**REQUIRED ACTION**
Return the lines below exactly, starting with the line that contains "Deklaracja dostępności (213, 2119)" and stopping after the last line.

**THE DATA**
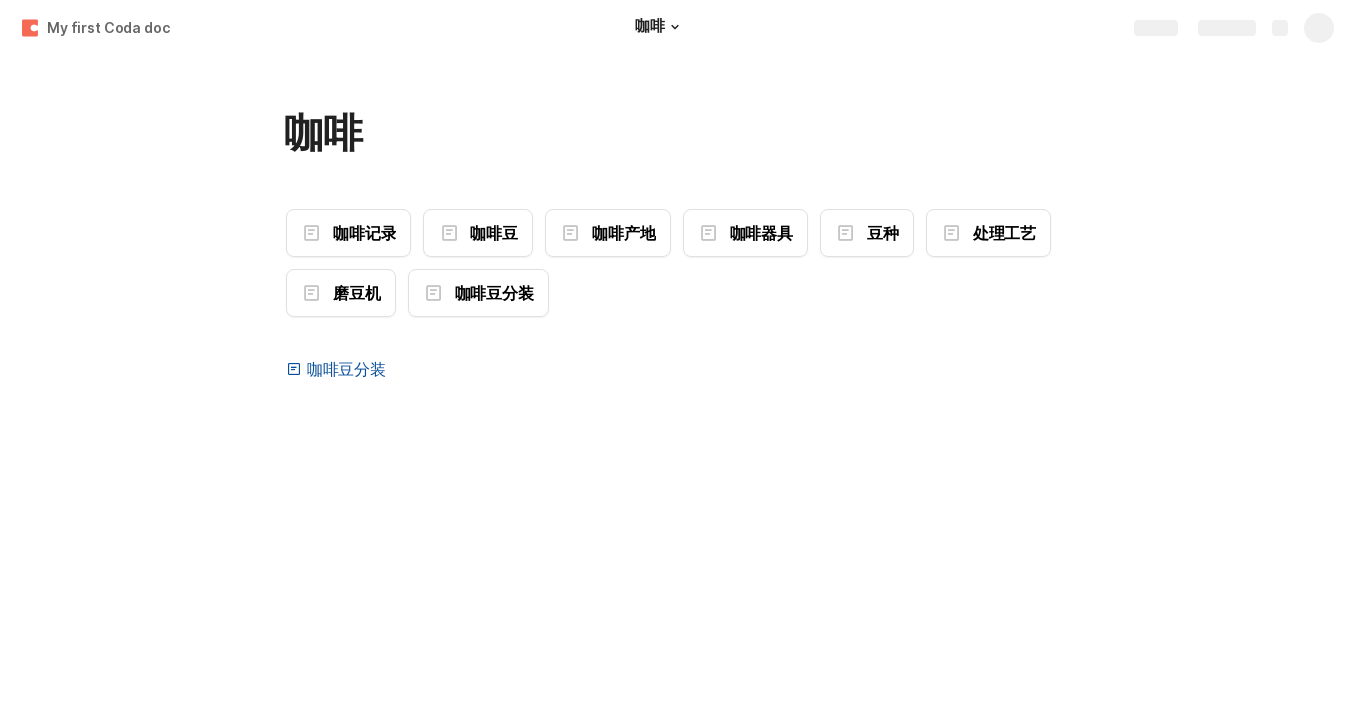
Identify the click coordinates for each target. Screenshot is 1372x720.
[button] (675, 27)
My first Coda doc (108, 27)
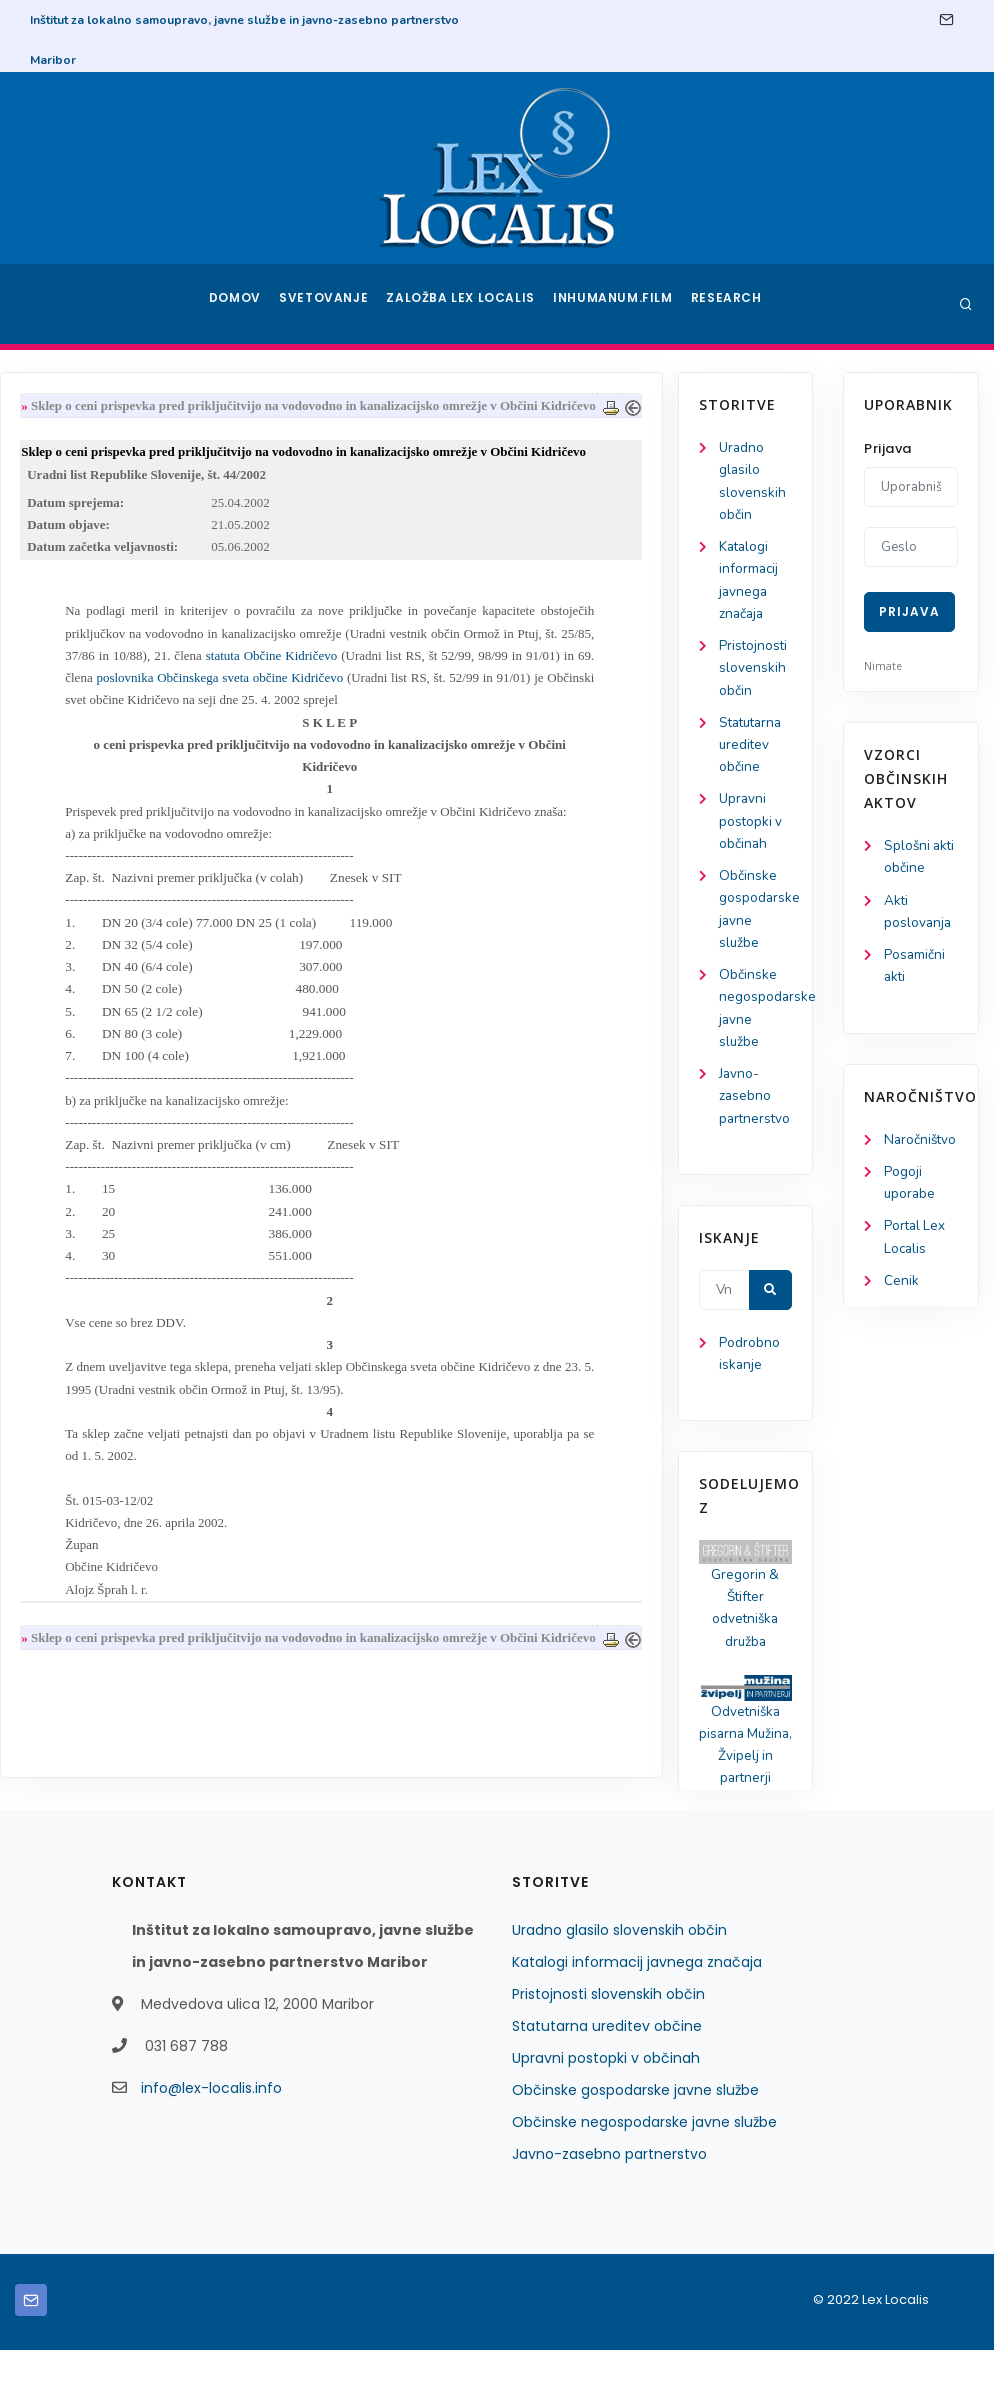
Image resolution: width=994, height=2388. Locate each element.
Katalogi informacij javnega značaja (637, 2000)
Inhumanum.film (615, 304)
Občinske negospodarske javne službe (644, 2160)
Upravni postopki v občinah (88, 836)
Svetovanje (331, 304)
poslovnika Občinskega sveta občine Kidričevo (390, 710)
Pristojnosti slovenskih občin (91, 677)
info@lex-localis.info (211, 2126)
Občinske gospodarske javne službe (635, 2128)
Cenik (901, 1291)
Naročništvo (921, 1145)
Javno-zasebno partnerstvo (93, 1121)
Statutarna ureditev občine (90, 756)
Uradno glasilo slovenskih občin (619, 1968)
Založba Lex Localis (467, 304)
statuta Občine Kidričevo (439, 687)
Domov (237, 304)
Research (728, 304)
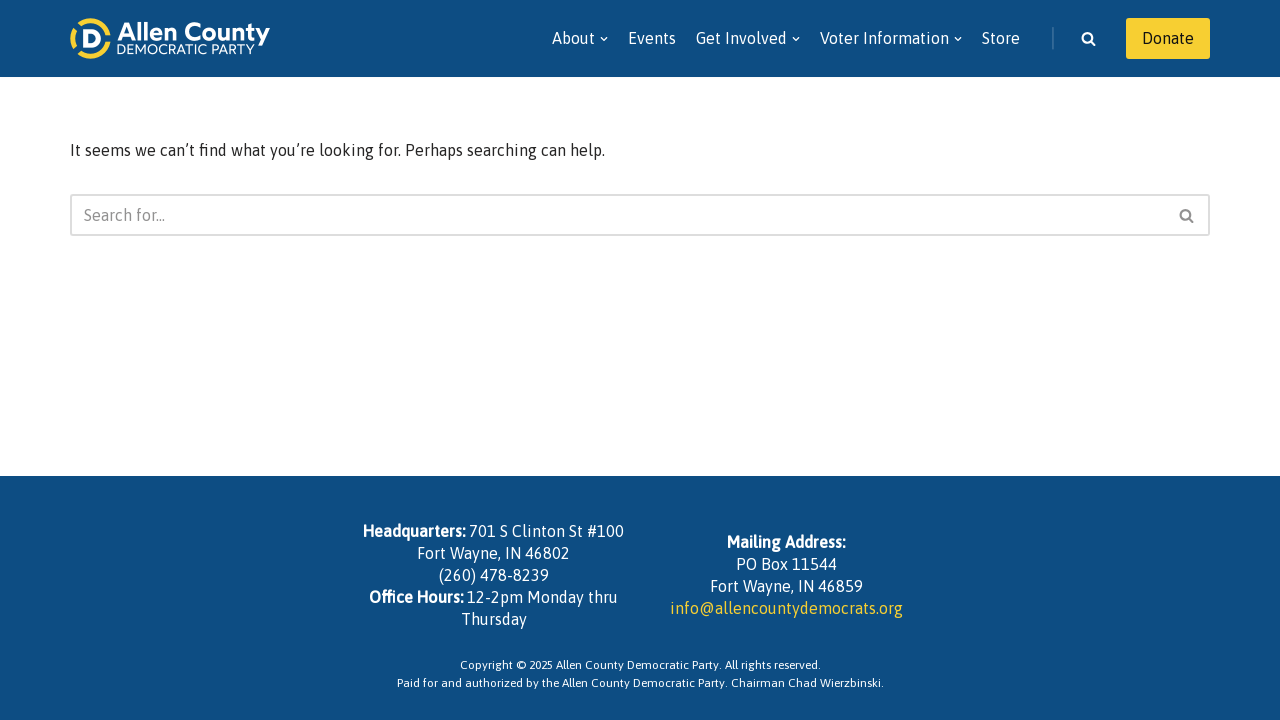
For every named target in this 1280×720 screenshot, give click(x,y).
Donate (1168, 38)
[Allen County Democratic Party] (170, 38)
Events (652, 38)
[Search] (1088, 38)
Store (1001, 38)
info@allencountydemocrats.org (786, 608)
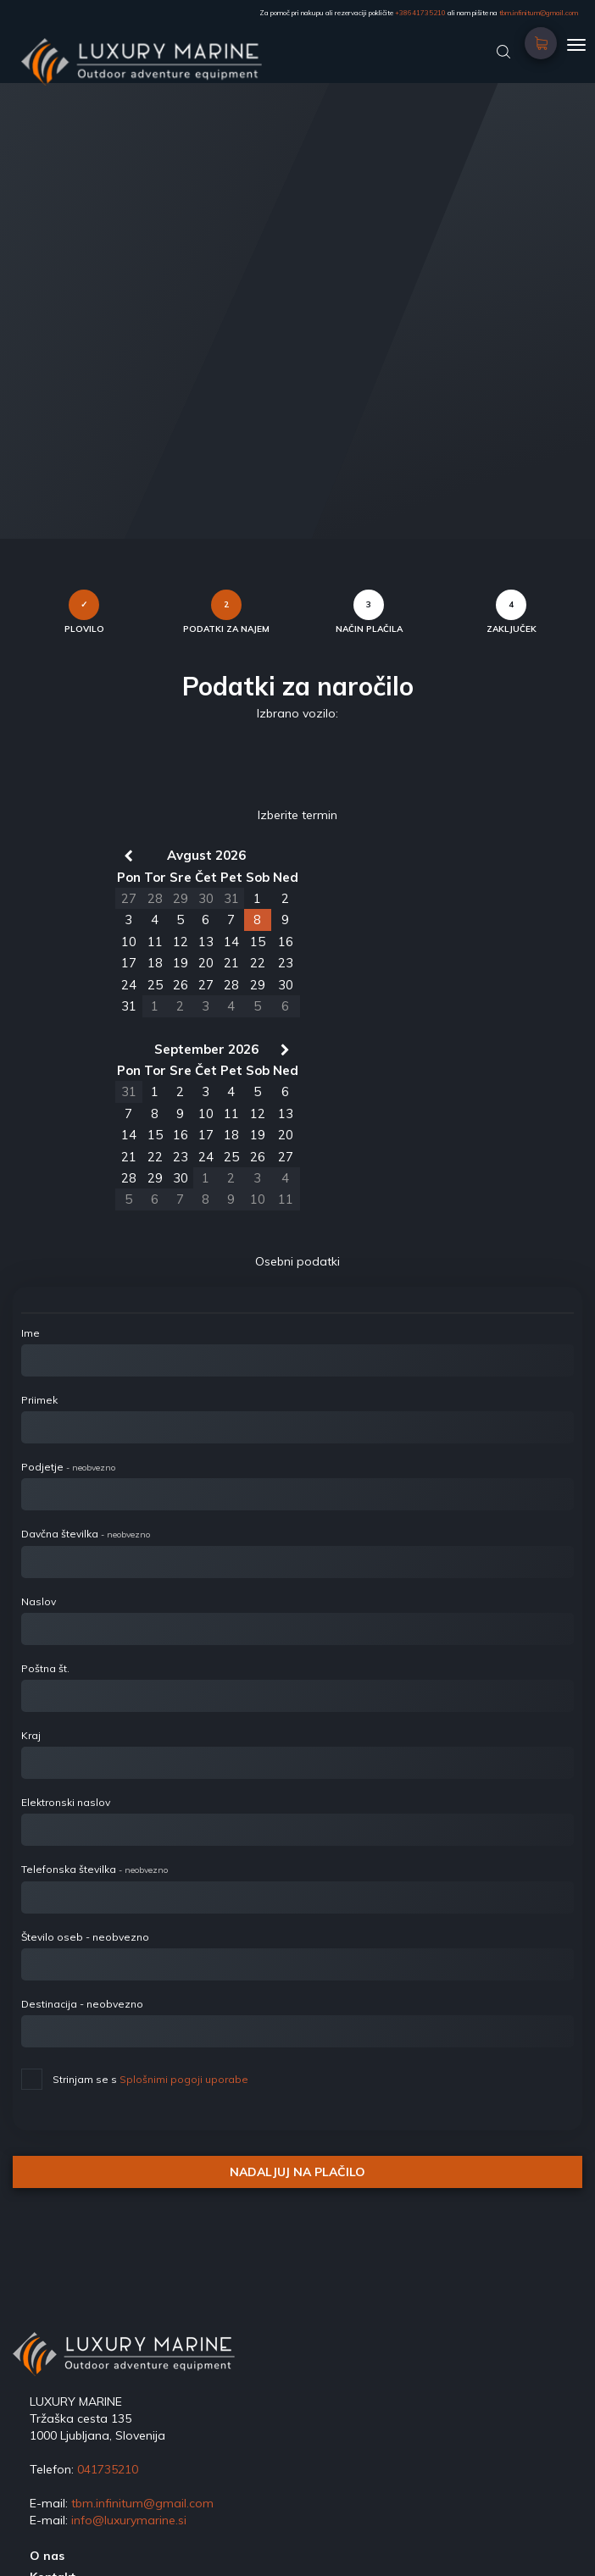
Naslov (38, 1601)
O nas (47, 2555)
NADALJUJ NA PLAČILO (297, 2172)
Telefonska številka (94, 1869)
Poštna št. (45, 1668)
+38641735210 (420, 12)
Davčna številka (85, 1533)
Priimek (39, 1399)
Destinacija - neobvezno (82, 2003)
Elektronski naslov (65, 1802)
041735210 (107, 2469)
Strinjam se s (134, 2077)
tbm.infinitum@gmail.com (538, 12)
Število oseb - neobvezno (85, 1937)
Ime (30, 1333)
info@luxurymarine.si (128, 2520)
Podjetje (68, 1466)
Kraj (31, 1735)
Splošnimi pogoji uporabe (184, 2079)
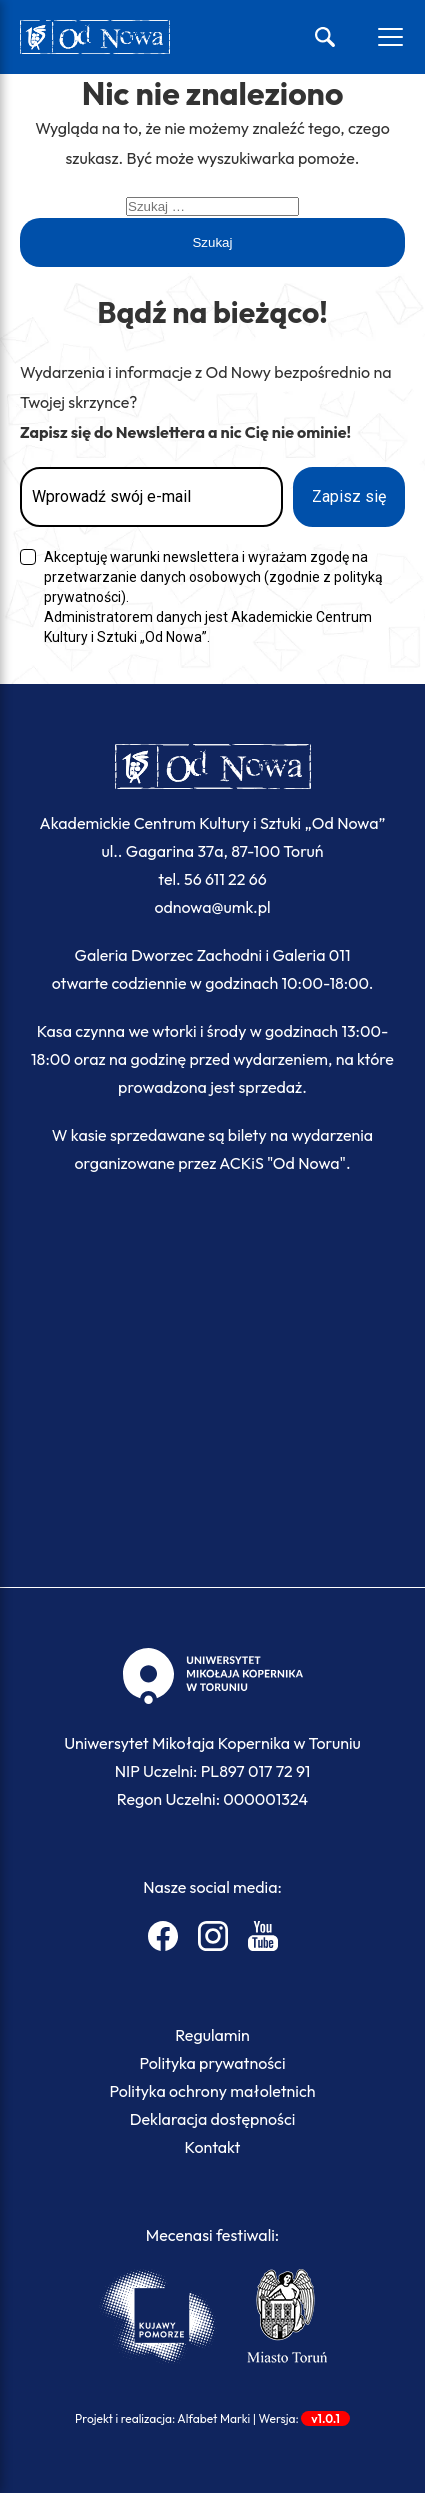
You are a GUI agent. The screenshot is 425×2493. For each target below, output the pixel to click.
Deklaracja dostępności (213, 2119)
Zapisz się (349, 496)
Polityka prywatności (213, 2063)
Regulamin (212, 2035)
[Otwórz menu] (390, 37)
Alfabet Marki (213, 2418)
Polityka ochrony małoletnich (212, 2091)
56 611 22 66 (225, 879)
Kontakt (213, 2147)
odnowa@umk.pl (212, 907)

**RESULT OF THE EXERCISE**
Deklaracja dostępności (213, 2119)
Zapisz się (349, 496)
Polityka prywatności (213, 2063)
Regulamin (212, 2035)
[Otwórz menu] (390, 37)
Alfabet Marki (213, 2418)
Polityka ochrony małoletnich (212, 2091)
56 611 22 66 (225, 879)
Kontakt (213, 2147)
odnowa@umk.pl (212, 907)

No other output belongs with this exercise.